O fato, que na semana passada ocupou o centro de todos e a todos sobrepujou, não se prende à crise intercontinental, nem às guerras emergentes que têm prosperado, não aconteceu em nossa vizinhança, mas longe daqui e, embora ocorrido em minúsculo Estado localizado dentro dos muros da capital da Itália e nos limites do Vaticano, repercutiu e continua a repercutir no mundo inteiro. Ocorreu ou está ocorrendo na sede histórica da cristandade. O chefe espiritual de imensa coletividade, que se estende por todos os continentes, e que ocupa cargo em princípio vitalício, foi protagonista de evento inesperado e sem precedente desde séculos. O papa Bento XVI renunciou ao Trono de São Pedro. Este o fato, possível, mas raro.
E, embora ele interesse precipuamente à comunidade católica, sua repercussão se estendeu além desses limites a mostrar que há coisas que não se exprimem por números, nem se aferem como se apuram bens materiais. É o que vem acontecendo, envolvendo setores confessionalmente desligados do pontífice resignatário. Com efeito, divulgada a renúncia do Vigário de Roma, não cessaram as manifestações por parte de cristãos e não cristãos, crentes ou incréus. Um dos primeiros a lastimar o afastamento de Bento XVI do cenário internacional foi o primeiro-ministro da Inglaterra, país que tem uma igreja própria na qual a rainha detém a suprema autoridade.
Para não desprezar a prata de casa, lembro que após a República, com a separação da Igreja do Estado, houve quem postulasse a extinção da legação que o Brasil mantinha junto à Santa Sé, e Rui Barbosa disse que também fora dessa opinião, contudo, o tempo e a maior experiência fizeram com que ele mudasse e o Brasil continuou a manter a legação, hoje embaixada, junto ao Vaticano. Tudo isso é sabido, assim como a declaração inicial do resignatário, "fiz isso em plena liberdade para o bem da Igreja, depois de ter rezado por muito tempo e ter examinado diante de Deus a minha consciência", se ele se limitasse a aludir à fragilidade de suas forças já inferiores à magnitude dos problemas a enfrentar, a renúncia teria outro alcance, mas ele aditou alguns dados que vieram a lhe dar indisfarçável relevo.
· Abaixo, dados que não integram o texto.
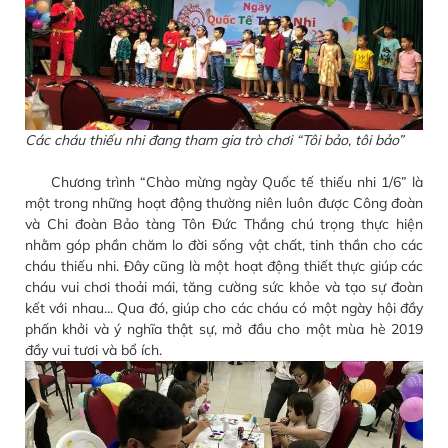
Các cháu thiếu nhi đang tham gia trò chơi “Tôi bảo, tôi bảo”
Chương trình “Chào mừng ngày Quốc tế thiếu nhi 1/6” là
một trong những hoạt động thường niên luôn được Công đoàn
và Chi đoàn Bảo tàng Tôn Đức Thắng chú trọng thực hiện
nhằm góp phần chăm lo đời sống vật chất, tinh thần cho các
cháu thiếu nhi. Đây cũng là một hoạt động thiết thực giúp các
cháu vui chơi thoải mái, tăng cường sức khỏe và tạo sự đoàn
kết với nhau... Qua đó, giúp cho các cháu có một ngày hội đầy
phấn khởi và ý nghĩa thật sự, mở đầu cho một mùa hè 2019
đầy vui tươi và bổ ích.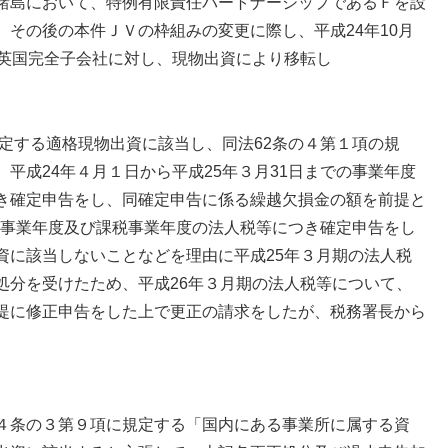
諸島において、特例有限責任パートナーシップであるＦを設
その後の本件ＪＶの枠組みの変更に際し、平成24年10月
の英国完全子会社に対し、現物出資により移転し
規定する適格現物出資に該当し、同法62条の４第１項の規
平成24年４月１日から平成25年３月31日までの事業年度
き確定申告をし、同確定申告に係る繰越欠損金の額を前提と
での事業年度及び課税事業年度の法人税等につき確定申告をし
資に該当しないことなどを理由に平成25年３月期の法人税
処分を受けたため、平成26年３月期の法人税等について、
提に修正申告をした上で更正の請求をしたが、税務署長から
４条の３第９項に規定する「国内にある事業所に属する資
Se as palavras dizem respeito à comunidade eclesial, não deixam de interessar à comunidade internacional, como vem interessando amplamente. E quando declara pensar em particular nas pessoas contra a unidade da Igreja, nas "divisões do corpo eclesial", que "desfiguram a Igreja", "na hipocrisia religiosa", estão a indicar a formidável dimensão dos problemas inerentes aos fatos alinhados, e ao despedir-se dos sacerdotes romanos declarou que a Igreja necessita de "verdadeira renovação". De outro lado, pode-se imaginar a dramática situação do sucessor de São Pedro que o levou a despojar-se da investidura sem paralelo.
Enfim, se a fragilidade física é real, também parece inegável que os sofrimentos espirituais de que padece o Sumo Pontífice não sejam quiçá menos dolorosos. Aliás, há fatos notórios, ocorridos em mais de um lugar da cristandade, que devem ser mortificantes para uma pessoa da espiritualidade do Servo de Cristo mais que "a disputa de poder", de que se fala, tanto mais quando ele era pela limpeza exemplar que entendia imperioso realizar e que não teve como praticar no que se refere à mancha da pedofilia.
Por tudo isso, penso que no ato da renúncia, pela qual se desinvestiu das insígnias supremas, o Santo Padre praticou o que podia cometer ao sentir-se impedido de concretizar ato de ofício. Penso que o gesto está impregnado de fidelidade e coragem e será sempre lembrado, pois ele se prende à necessidade da "verdadeira renovação da Igreja" segundo suas palavras.